Segment Start: PROVIDED RECORDS
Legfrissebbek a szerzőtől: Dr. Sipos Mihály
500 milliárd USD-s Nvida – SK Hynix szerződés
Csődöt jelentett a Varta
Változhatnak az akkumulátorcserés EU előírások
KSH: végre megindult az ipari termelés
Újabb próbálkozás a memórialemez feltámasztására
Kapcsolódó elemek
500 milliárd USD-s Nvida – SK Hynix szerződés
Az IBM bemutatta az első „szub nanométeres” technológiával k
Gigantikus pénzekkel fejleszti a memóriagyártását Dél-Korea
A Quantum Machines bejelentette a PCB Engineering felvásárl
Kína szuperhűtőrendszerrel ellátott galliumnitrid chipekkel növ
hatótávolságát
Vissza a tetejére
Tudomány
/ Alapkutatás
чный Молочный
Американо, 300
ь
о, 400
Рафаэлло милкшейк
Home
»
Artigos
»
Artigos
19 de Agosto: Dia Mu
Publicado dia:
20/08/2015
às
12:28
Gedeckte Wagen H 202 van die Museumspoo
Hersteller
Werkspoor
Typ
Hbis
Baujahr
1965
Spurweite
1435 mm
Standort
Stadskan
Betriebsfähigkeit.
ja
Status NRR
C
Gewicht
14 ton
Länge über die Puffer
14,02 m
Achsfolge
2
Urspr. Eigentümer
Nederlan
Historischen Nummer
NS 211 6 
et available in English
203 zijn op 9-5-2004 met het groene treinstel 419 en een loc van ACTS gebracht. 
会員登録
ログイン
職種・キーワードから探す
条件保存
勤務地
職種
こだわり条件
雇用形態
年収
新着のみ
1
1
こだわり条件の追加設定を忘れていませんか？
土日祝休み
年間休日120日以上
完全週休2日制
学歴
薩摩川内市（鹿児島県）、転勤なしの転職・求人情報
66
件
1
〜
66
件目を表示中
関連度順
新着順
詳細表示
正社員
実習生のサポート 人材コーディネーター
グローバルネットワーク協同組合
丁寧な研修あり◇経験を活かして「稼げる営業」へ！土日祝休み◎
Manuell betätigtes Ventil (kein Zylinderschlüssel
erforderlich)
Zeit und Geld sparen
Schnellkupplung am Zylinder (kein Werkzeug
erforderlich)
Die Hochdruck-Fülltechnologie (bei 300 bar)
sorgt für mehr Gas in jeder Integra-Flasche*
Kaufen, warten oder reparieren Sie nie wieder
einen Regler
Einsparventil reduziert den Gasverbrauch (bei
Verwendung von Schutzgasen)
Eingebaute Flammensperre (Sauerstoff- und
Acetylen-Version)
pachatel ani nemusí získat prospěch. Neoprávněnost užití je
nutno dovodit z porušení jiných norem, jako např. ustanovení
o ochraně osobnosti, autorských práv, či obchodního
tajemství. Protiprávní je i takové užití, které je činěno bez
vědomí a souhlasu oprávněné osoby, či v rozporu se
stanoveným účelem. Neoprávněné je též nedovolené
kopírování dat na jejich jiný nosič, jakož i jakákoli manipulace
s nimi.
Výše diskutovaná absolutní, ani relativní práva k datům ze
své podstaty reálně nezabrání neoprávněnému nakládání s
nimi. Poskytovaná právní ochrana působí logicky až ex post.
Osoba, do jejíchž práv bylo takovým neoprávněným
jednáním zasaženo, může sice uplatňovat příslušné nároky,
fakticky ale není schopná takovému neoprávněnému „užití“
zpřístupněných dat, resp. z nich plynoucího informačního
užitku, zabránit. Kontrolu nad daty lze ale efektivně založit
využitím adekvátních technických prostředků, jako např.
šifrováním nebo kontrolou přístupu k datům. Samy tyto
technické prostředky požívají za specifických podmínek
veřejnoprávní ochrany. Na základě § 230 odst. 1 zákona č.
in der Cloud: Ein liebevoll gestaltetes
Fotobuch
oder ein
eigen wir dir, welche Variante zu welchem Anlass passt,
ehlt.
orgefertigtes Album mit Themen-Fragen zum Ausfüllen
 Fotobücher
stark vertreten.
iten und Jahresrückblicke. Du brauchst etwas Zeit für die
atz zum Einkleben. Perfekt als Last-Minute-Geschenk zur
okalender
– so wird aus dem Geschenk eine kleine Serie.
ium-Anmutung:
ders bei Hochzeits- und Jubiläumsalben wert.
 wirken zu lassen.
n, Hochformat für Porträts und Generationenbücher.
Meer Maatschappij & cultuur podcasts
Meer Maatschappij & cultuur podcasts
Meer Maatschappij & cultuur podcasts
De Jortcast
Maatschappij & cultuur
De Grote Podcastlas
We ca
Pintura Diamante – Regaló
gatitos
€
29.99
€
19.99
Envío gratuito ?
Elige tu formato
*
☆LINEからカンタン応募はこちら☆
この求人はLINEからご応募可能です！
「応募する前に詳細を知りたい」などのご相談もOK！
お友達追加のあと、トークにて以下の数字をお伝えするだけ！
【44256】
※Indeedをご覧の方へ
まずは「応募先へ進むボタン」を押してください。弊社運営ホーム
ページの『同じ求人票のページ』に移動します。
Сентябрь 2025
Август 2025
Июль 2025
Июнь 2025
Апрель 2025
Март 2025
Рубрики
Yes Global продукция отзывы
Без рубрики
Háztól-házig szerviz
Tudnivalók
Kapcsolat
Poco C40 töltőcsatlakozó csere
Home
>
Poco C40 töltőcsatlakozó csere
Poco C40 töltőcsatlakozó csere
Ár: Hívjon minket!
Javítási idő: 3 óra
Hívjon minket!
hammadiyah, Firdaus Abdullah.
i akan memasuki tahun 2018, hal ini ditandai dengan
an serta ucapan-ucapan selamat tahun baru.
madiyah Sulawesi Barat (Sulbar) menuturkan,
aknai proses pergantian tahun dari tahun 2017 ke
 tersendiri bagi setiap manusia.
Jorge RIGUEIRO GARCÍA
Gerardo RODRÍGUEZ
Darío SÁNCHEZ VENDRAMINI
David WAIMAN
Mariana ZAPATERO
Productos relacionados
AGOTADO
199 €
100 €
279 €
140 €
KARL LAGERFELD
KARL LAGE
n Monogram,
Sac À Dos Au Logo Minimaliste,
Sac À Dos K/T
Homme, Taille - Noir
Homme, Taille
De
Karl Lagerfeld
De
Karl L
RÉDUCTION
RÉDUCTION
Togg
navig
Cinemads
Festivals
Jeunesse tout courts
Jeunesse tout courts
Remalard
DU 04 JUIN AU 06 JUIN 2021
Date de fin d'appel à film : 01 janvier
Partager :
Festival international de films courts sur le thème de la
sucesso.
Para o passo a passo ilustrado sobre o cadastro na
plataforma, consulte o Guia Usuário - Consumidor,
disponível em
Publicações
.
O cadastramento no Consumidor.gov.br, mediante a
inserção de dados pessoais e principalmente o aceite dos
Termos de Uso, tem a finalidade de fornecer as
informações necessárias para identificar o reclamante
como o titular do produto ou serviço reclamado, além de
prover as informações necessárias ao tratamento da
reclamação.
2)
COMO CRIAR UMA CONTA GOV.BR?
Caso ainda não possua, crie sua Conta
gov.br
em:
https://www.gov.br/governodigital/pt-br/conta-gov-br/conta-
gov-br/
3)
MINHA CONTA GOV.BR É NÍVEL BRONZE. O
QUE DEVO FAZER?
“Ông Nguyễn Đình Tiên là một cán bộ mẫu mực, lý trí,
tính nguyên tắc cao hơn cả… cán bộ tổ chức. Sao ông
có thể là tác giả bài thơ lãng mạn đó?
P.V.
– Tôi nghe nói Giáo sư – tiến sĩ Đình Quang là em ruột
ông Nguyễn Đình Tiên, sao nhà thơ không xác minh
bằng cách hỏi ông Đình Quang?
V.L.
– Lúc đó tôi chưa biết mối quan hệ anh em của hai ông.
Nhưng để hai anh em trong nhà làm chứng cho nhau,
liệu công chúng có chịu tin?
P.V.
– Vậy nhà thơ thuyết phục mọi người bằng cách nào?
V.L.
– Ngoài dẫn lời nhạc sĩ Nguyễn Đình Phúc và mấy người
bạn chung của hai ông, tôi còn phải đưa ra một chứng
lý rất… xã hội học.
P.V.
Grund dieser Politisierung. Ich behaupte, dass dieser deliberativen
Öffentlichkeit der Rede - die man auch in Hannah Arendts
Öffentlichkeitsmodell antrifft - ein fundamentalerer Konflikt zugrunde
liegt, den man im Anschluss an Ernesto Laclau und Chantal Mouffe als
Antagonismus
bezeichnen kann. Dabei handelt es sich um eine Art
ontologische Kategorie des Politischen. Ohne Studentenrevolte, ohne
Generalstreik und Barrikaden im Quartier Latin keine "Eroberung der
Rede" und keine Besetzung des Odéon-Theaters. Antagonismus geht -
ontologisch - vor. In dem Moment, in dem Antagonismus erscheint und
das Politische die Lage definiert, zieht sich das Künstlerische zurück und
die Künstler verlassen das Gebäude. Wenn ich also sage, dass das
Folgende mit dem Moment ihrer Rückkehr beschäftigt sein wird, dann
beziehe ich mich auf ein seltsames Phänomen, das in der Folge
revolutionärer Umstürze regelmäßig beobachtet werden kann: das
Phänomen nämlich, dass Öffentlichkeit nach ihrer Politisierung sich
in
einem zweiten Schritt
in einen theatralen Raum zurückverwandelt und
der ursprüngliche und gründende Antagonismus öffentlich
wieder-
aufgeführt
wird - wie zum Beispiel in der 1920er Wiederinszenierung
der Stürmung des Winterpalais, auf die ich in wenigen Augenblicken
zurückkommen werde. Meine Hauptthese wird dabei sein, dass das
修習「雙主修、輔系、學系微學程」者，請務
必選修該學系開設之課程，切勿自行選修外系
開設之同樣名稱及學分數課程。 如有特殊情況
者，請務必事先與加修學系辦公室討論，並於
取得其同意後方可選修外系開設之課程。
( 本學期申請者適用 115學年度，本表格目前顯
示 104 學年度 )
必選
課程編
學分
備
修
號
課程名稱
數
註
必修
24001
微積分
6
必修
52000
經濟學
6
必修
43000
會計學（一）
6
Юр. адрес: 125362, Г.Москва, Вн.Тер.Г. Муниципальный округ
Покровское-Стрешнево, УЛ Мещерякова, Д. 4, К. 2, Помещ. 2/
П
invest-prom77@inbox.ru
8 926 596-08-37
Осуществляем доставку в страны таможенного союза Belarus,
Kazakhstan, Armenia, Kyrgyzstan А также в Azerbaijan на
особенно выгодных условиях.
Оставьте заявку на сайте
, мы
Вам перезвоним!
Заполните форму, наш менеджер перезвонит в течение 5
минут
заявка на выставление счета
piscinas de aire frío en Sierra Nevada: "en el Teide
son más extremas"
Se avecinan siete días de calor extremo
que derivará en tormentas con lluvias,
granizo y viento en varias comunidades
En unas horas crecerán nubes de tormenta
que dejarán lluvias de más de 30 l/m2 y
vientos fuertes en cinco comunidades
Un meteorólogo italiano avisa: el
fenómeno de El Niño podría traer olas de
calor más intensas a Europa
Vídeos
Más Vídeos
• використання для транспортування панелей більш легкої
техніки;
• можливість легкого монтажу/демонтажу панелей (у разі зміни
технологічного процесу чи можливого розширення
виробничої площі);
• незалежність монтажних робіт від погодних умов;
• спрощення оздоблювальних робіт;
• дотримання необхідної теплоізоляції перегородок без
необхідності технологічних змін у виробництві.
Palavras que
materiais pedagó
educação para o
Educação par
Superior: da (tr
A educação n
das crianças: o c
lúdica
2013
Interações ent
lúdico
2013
Segment End: PROVIDED RECORDS
# [AIM OF THE TASK]
Transcribe the lines from the first line of the records through the line that contains "Gigantikus pénzekkel fejleszti", both included, and add nothing else.

# [REPLY]
Legfrissebbek a szerzőtől: Dr. Sipos Mihály
500 milliárd USD-s Nvida – SK Hynix szerződés
Csődöt jelentett a Varta
Változhatnak az akkumulátorcserés EU előírások
KSH: végre megindult az ipari termelés
Újabb próbálkozás a memórialemez feltámasztására
Kapcsolódó elemek
500 milliárd USD-s Nvida – SK Hynix szerződés
Az IBM bemutatta az első „szub nanométeres” technológiával k
Gigantikus pénzekkel fejleszti a memóriagyártását Dél-Korea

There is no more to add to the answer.